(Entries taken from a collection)
==========
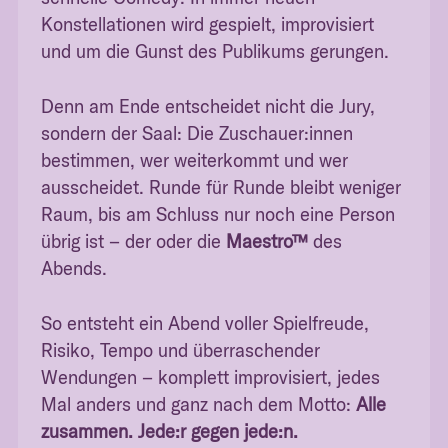
Konstellationen wird gespielt, improvisiert
und um die Gunst des Publikums gerungen.
Denn am Ende entscheidet nicht die Jury,
sondern der Saal: Die Zuschauer:innen
bestimmen, wer weiterkommt und wer
ausscheidet. Runde für Runde bleibt weniger
Raum, bis am Schluss nur noch eine Person
übrig ist – der oder die
Maestro™
des
Abends.
So entsteht ein Abend voller Spielfreude,
Risiko, Tempo und überraschender
Wendungen – komplett improvisiert, jedes
Mal anders und ganz nach dem Motto:
Alle
zusammen. Jede:r gegen jede:n.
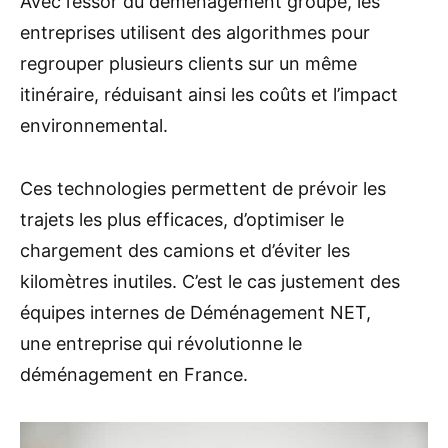
Avec l’essor du déménagement groupé, les
entreprises utilisent des algorithmes pour
regrouper plusieurs clients sur un même
itinéraire, réduisant ainsi les coûts et l’impact
environnemental.
Ces technologies permettent de prévoir les
trajets les plus efficaces, d’optimiser le
chargement des camions et d’éviter les
kilomètres inutiles. C’est le cas justement des
équipes internes de Déménagement NET,
une entreprise qui révolutionne le
déménagement en France.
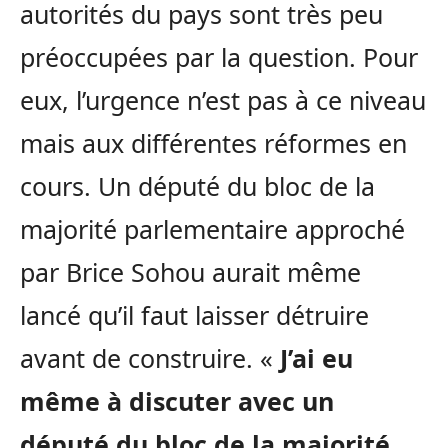
autorités du pays sont très peu
préoccupées par la question. Pour
eux, l’urgence n’est pas à ce niveau
mais aux différentes réformes en
cours. Un député du bloc de la
majorité parlementaire approché
par Brice Sohou aurait même
lancé qu’il faut laisser détruire
avant de construire. «
J’ai eu
même à discuter avec un
député du bloc de la majorité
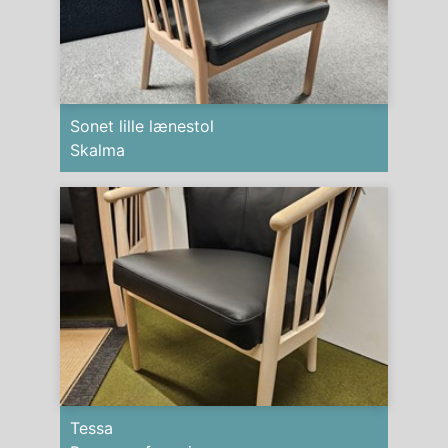
Sonet lille lænestol
Skalma
Tessa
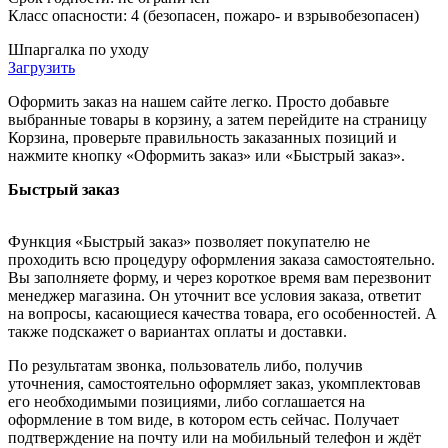
Класс опасности: 4 (безопасен, пожаро- и взрывобезопасен)
Шпаргалка по уходу
Загрузить
Оформить заказ на нашем сайте легко. Просто добавьте
выбранные товары в корзину, а затем перейдите на страницу
Корзина, проверьте правильность заказанных позиций и
нажмите кнопку «Оформить заказ» или «Быстрый заказ».
Быстрый заказ
Функция «Быстрый заказ» позволяет покупателю не
проходить всю процедуру оформления заказа самостоятельно.
Вы заполняете форму, и через короткое время вам перезвонит
менеджер магазина. Он уточнит все условия заказа, ответит
на вопросы, касающиеся качества товара, его особенностей. А
также подскажет о вариантах оплаты и доставки.
По результатам звонка, пользователь либо, получив
уточнения, самостоятельно оформляет заказ, укомплектовав
его необходимыми позициями, либо соглашается на
оформление в том виде, в котором есть сейчас. Получает
подтверждение на почту или на мобильный телефон и ждёт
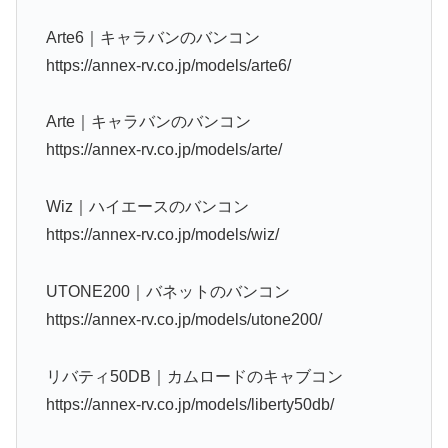
Arte6｜キャラバンのバンコン
https://annex-rv.co.jp/models/arte6/
Arte｜キャラバンのバンコン
https://annex-rv.co.jp/models/arte/
Wiz｜ハイエースのバンコン
https://annex-rv.co.jp/models/wiz/
UTONE200｜バネットのバンコン
https://annex-rv.co.jp/models/utone200/
リバティ50DB｜カムロードのキャブコン
https://annex-rv.co.jp/models/liberty50db/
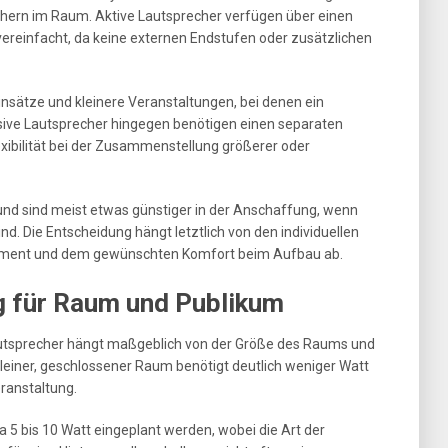
hern im Raum. Aktive Lautsprecher verfügen über einen
vereinfacht, da keine externen Endstufen oder zusätzlichen
insätze und kleinere Veranstaltungen, bei denen ein
ssive Lautsprecher hingegen benötigen einen separaten
exibilität bei der Zusammenstellung größerer oder
 und sind meist etwas günstiger in der Anschaffung, wenn
d. Die Entscheidung hängt letztlich von den individuellen
ment und dem gewünschten Komfort beim Aufbau ab.
g für Raum und Publikum
Lautsprecher hängt maßgeblich von der Größe des Raums und
kleiner, geschlossener Raum benötigt deutlich weniger Watt
eranstaltung.
wa 5 bis 10 Watt eingeplant werden, wobei die Art der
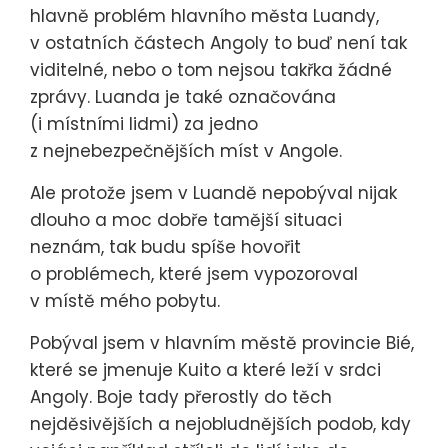
hlavně problém hlavního města Luandy,
v ostatních částech Angoly to buď není tak
viditelné, nebo o tom nejsou takřka žádné
zprávy. Luanda je také označována
(i místními lidmi) za jedno
z nejnebezpečnějších míst v Angole.
Ale protože jsem v Luandě nepobýval nijak
dlouho a moc dobře tamější situaci
neznám, tak budu spíše hovořit
o problémech, které jsem vypozoroval
v místě mého pobytu.
Pobýval jsem v hlavním městě provincie Bié,
které se jmenuje Kuito a které leží v srdci
Angoly. Boje tady přerostly do těch
nejděsivějších a nejobludnějších podob, kdy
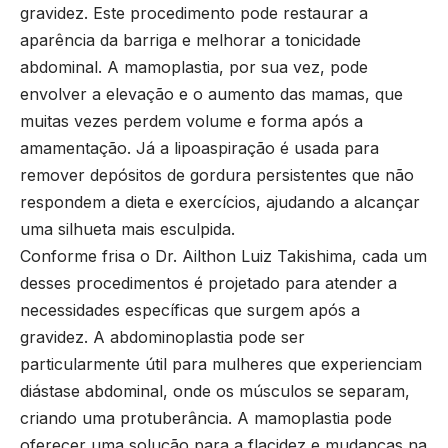
gravidez. Este procedimento pode restaurar a
aparência da barriga e melhorar a tonicidade
abdominal. A mamoplastia, por sua vez, pode
envolver a elevação e o aumento das mamas, que
muitas vezes perdem volume e forma após a
amamentação. Já a lipoaspiração é usada para
remover depósitos de gordura persistentes que não
respondem a dieta e exercícios, ajudando a alcançar
uma silhueta mais esculpida.
Conforme frisa o Dr. Ailthon Luiz Takishima, cada um
desses procedimentos é projetado para atender a
necessidades específicas que surgem após a
gravidez. A abdominoplastia pode ser
particularmente útil para mulheres que experienciam
diástase abdominal, onde os músculos se separam,
criando uma protuberância. A mamoplastia pode
oferecer uma solução para a flacidez e mudanças na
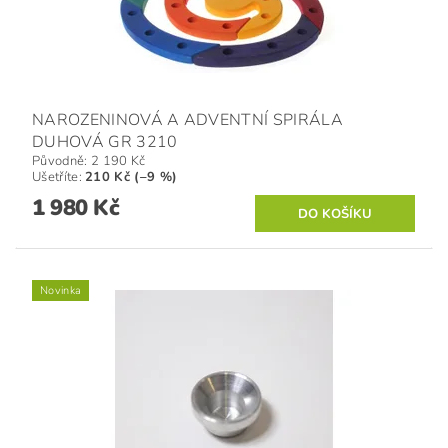
NAROZENINOVÁ A ADVENTNÍ SPIRÁLA
DUHOVÁ GR 3210
Původně:
2 190 Kč
Ušetříte
:
210 Kč (–9 %)
1 980 Kč
Novinka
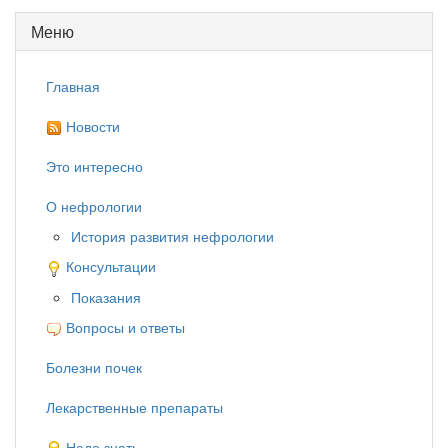
Меню
Главная
Новости
Это интересно
О нефрологии
История развития нефрологии
Консультации
Показания
Вопросы и ответы
Болезни почек
Лекарственные препараты
Надо знать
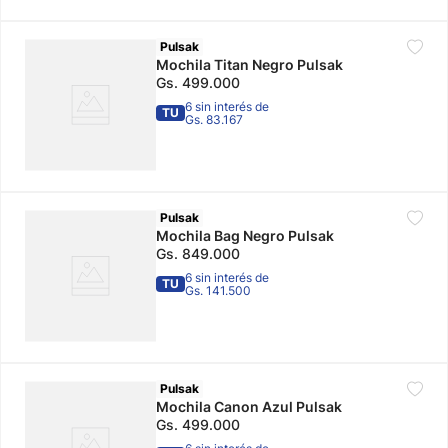
Pulsak
Mochila Titan Negro Pulsak
Gs.
499
.
000
6 sin interés de
TU
Gs. 83.167
Pulsak
Mochila Bag Negro Pulsak
Gs.
849
.
000
6 sin interés de
TU
Gs. 141.500
Pulsak
Mochila Canon Azul Pulsak
Gs.
499
.
000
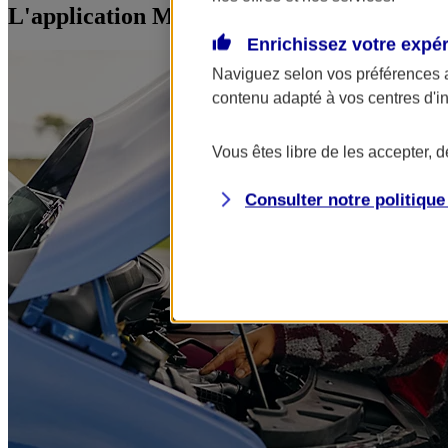
L'application Mon AXA Assurance, tous vos
Enrichissez votre expé
Naviguez selon vos préférences 
contenu adapté à vos centres d'i
Vous êtes libre de les accepter, 
Consulter notre politiqu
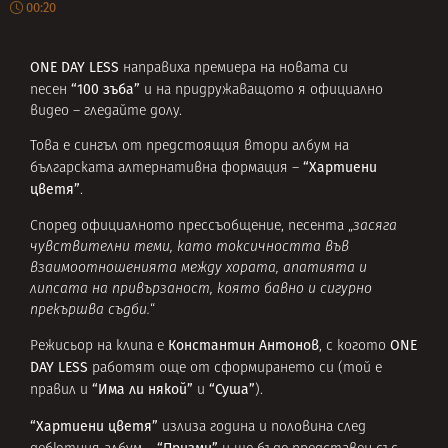
00:20
ONE DAY LESS
направиха премиера на новата си
“100 зъба”
песен
и на придружаващото я официално
видео – гледайте долу.
Това е сингъл от предстоящия втори албум на
“Хартиени
българската алтернативна формация –
цветя”
.
Според официалното прессъобщение, песента „
засяга
чувствителни теми, като токсичността във
взаимоотношенията между хората, апатията и
липсата на привързаност, която бавно и сигурно
прекършва съдби.
“
Константин Антонов
ONE
Режисьор на клипа е
, с когото
DAY LESS
работят още от сформирането си (той е
“Има ли някой”
“Суша”
правил и
и
).
“Хартиени цветя”
излиза година и половина след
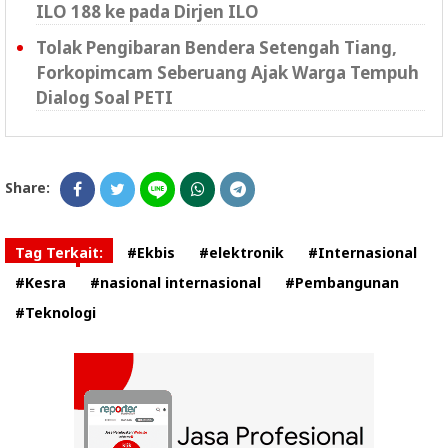
ILO 188 ke pada Dirjen ILO
Tolak Pengibaran Bendera Setengah Tiang,
Forkopimcam Seberuang Ajak Warga Tempuh
Dialog Soal PETI
Share:
Tag Terkait:
#Ekbis
#elektronik
#Internasional
#Kesra
#nasional internasional
#Pembangunan
#Teknologi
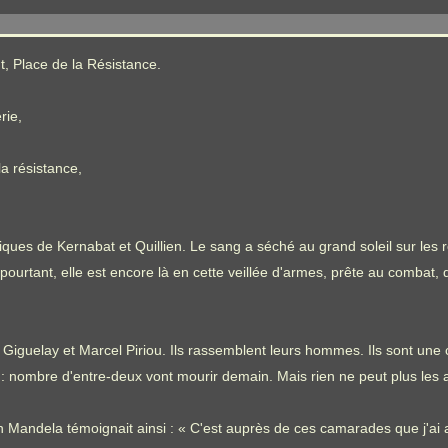
t, Place de la Résistance.
rie,
a résistance,
ues de Kernabat et Quillien. Le sang a séché au grand soleil sur les r
pourtant, elle est encore là en cette veillée d'armes, prête au combat,
guelay et Marcel Piriou. Ils rassemblent leurs hommes. Ils sont une c
 : nombre d'entre-deux vont mourir demain. Mais rien ne peut plus les ar
 Mandela témoignait ainsi : « C'est auprès de ces camarades que j'ai ap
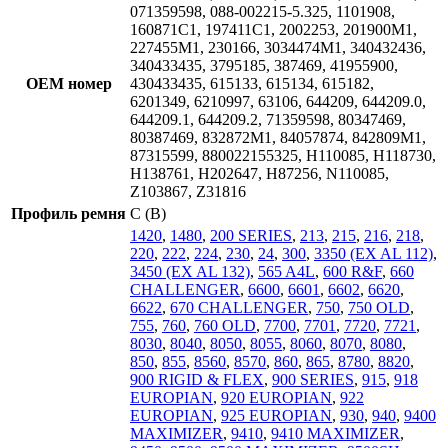
071359598, 088-002215-5.325, 1101908,
160871C1, 197411C1, 2002253, 201900M1,
227455M1, 230166, 3034474M1, 340432436,
340433435, 3795185, 387469, 41955900,
OEM номер
430433435, 615133, 615134, 615182,
6201349, 6210997, 63106, 644209, 644209.0,
644209.1, 644209.2, 71359598, 80347469,
80387469, 832872M1, 84057874, 842809M1,
87315599, 880022155325, H110085, H118730,
H138761, H202647, H87256, N110085,
Z103867, Z31816
Профиль ремня
C (В)
1420
,
1480
,
200 SERIES
,
213
,
215
,
216
,
218
,
220
,
222
,
224
,
230
,
24
,
300
,
3350 (EX AL 112)
,
3450 (EX AL 132)
,
565 A4L
,
600 R&F
,
660
CHALLENGER
,
6600
,
6601
,
6602
,
6620
,
6622
,
670 CHALLENGER
,
750
,
750 OLD
,
755
,
760
,
760 OLD
,
7700
,
7701
,
7720
,
7721
,
8030
,
8040
,
8050
,
8055
,
8060
,
8070
,
8080
,
850
,
855
,
8560
,
8570
,
860
,
865
,
8780
,
8820
,
900 RIGID & FLEX
,
900 SERIES
,
915
,
918
EUROPIAN
,
920 EUROPIAN
,
922
EUROPIAN
,
925 EUROPIAN
,
930
,
940
,
9400
MAXIMIZER
,
9410
,
9410 MAXIMIZER
,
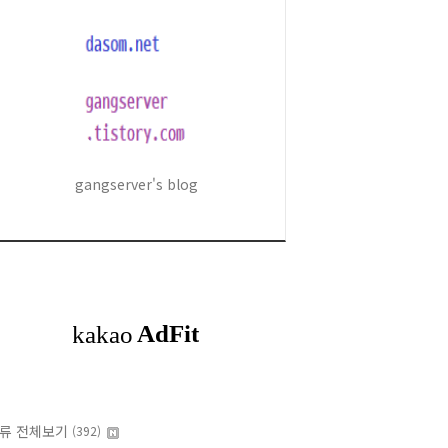
gangserver's blog
류 전체보기
(392)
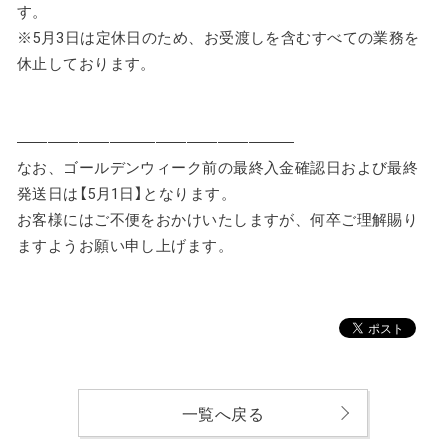
す。
※
5月3日は定休日のため、お受渡しを含むすべての業務を
休止しております。
――――――――――――――――――
なお、ゴールデンウィーク前の最終入金確認日および最終
発送日は【5月1日】となります。
お客様にはご不便をおかけいたしますが、何卒ご理解賜り
ますようお願い申し上げます。
一覧へ戻る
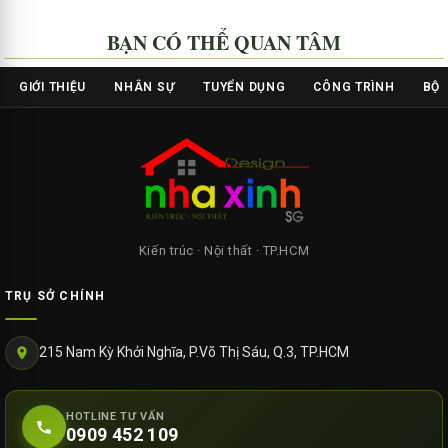
BẠN CÓ THỂ QUAN TÂM
GIỚI THIỆU
NHÂN SỰ
TUYỂN DỤNG
CÔNG TRÌNH
BỘ 
Kiến trúc · Nội thất · TP.HCM
TRỤ SỞ CHÍNH
215 Nam Kỳ Khởi Nghĩa, P.Võ Thị Sáu, Q.3, TP.HCM
HOTLINE TƯ VẤN
0909 452 109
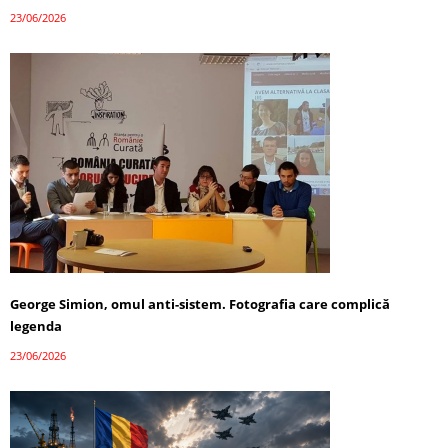
23/06/2026
George Simion, omul anti-sistem. Fotografia care complică
legenda
23/06/2026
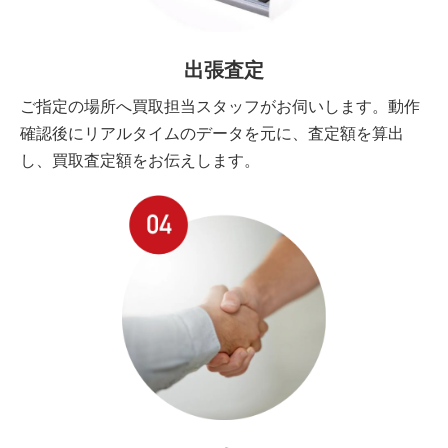
出張査定
ご指定の場所へ買取担当スタッフがお伺いします。動作
確認後にリアルタイムのデータを元に、査定額を算出
し、買取査定額をお伝えします。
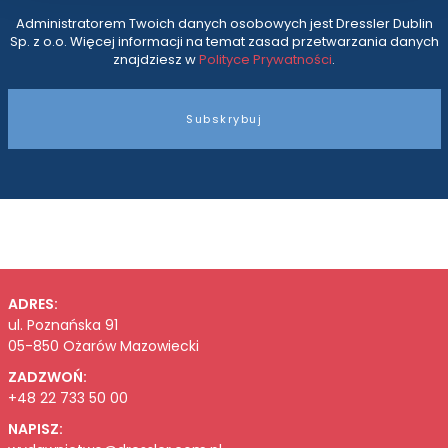
Administratorem Twoich danych osobowych jest Dressler Dublin
Sp. z o.o. Więcej informacji na temat zasad przetwarzania danych
znajdziesz w
Polityce Prywatności
.
Subskrybuj
ADRES:
ul. Poznańska 91
05-850 Ożarów Mazowiecki
ZADZWOŃ:
+48 22 733 50 00
NAPISZ:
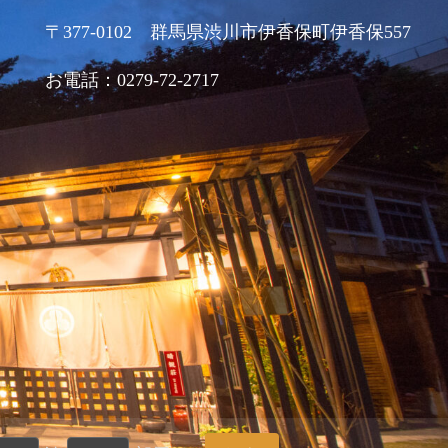
〒377-0102 群馬県渋川市伊香保町伊香保557
お電話：0279-72-2717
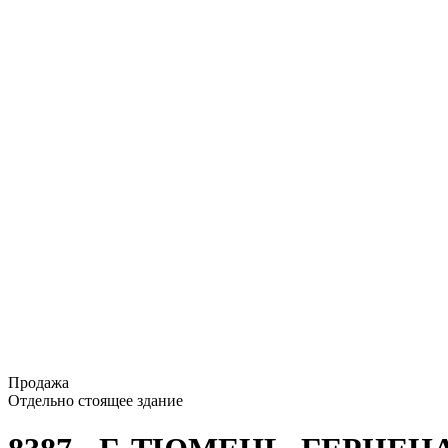
Продажа
Отдельно стоящее здание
==========
Copy exactly, and copy nothing else: the lines from the start of the data above through the line that holds "на вопросы, касающиеся". The pictures stay out.

Konstellationen wird gespielt, improvisiert
und um die Gunst des Publikums gerungen.
Denn am Ende entscheidet nicht die Jury,
sondern der Saal: Die Zuschauer:innen
bestimmen, wer weiterkommt und wer
ausscheidet. Runde für Runde bleibt weniger
Raum, bis am Schluss nur noch eine Person
übrig ist – der oder die
Maestro™
des
Abends.
So entsteht ein Abend voller Spielfreude,
Risiko, Tempo und überraschender
Wendungen – komplett improvisiert, jedes
Mal anders und ganz nach dem Motto:
Alle
zusammen. Jede:r gegen jede:n.
Avec l’essor du déménagement groupé, les
entreprises utilisent des algorithmes pour
regrouper plusieurs clients sur un même
itinéraire, réduisant ainsi les coûts et l’impact
environnemental.
Ces technologies permettent de prévoir les
trajets les plus efficaces, d’optimiser le
chargement des camions et d’éviter les
kilomètres inutiles. C’est le cas justement des
équipes internes de Déménagement NET,
une entreprise qui révolutionne le
déménagement en France.
autorités du pays sont très peu
préoccupées par la question. Pour
eux, l’urgence n’est pas à ce niveau
mais aux différentes réformes en
cours. Un député du bloc de la
majorité parlementaire approché
par Brice Sohou aurait même
lancé qu’il faut laisser détruire
avant de construire. «
J’ai eu
même à discuter avec un
député du bloc de la majorité
Sonet lille lænestol
Skalma
Tessa
Класс опасности: 4 (безопасен, пожаро- и взрывобезопасен)
Шпаргалка по уходу
Загрузить
Оформить заказ на нашем сайте легко. Просто добавьте
выбранные товары в корзину, а затем перейдите на страницу
Корзина, проверьте правильность заказанных позиций и
нажмите кнопку «Оформить заказ» или «Быстрый заказ».
Быстрый заказ
Функция «Быстрый заказ» позволяет покупателю не
проходить всю процедуру оформления заказа самостоятельно.
Вы заполняете форму, и через короткое время вам перезвонит
менеджер магазина. Он уточнит все условия заказа, ответит
на вопросы, касающиеся качества товара, его особенностей. А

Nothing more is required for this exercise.